A Fast Modeling Algorithm for Quasi-Periodic Array

• Published in: IEEE transactions on antennas and propagation Vol. 69; no. 1; pp. 584 - 587
• Main Authors: Dang, Xunwang, Li, Maokun, Yang, Fan, Xu, Shenheng
• Format: Journal Article
• Language: English
• Published: New York IEEE 01.01.2021; The Institute of Electrical and Electronics Engineers, Inc. (IEEE)

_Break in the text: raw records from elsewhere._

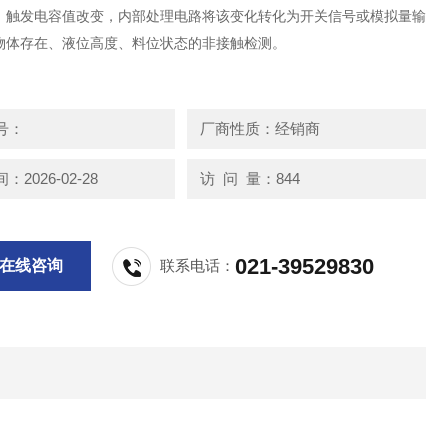
，触发电容值改变，内部处理电路将该变化转化为开关信号或模拟量输
物体存在、液位高度、料位状态的非接触检测。
号：
厂商性质：经销商
2026-02-28
访 问 量：844
021-39529830
在线咨询
联系电话：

• Subjects: Algorithms; Antennas; Arrays; Electromagnetic radiation; Fast Fourier transform (FFT); Fast Fourier transformations; Fourier transforms; integral equation; Mathematical models; metasurface; Periodic variations; quasi-periodic array; reduced basis method (RBM); Wave propagation
• ISSN: 0018-926X; 1558-2221
• DOI: 10.1109/TAP.2020.3000574

With the development of electromagnetic theory and microwave engineering, researchers have proposed many novel quasiperiodic arrays to realize various functions in controlling electromagnetic wave propagation. They have similar elements located on the periodic lattices. Full-wave simulation of the quasi-periodic arrays is necessary and challenging, because the whole array is usually electrically large and multiscale. In this communication, we study a fast algorithm for the full-wave modeling of the quasi-periodic arrays. It constructs a reduced basis set based on the geometric similarities among the array elements. Then, we use linear projection to "recover" periodicity numerically so that the fast Fourier transform can be used to accelerate the computation of the whole array. The computational complexity of this algorithm is O(NlogN), where N is the number of elements in the array. Numerical examples verify its potential in solving large-scale quasi-periodic arrays.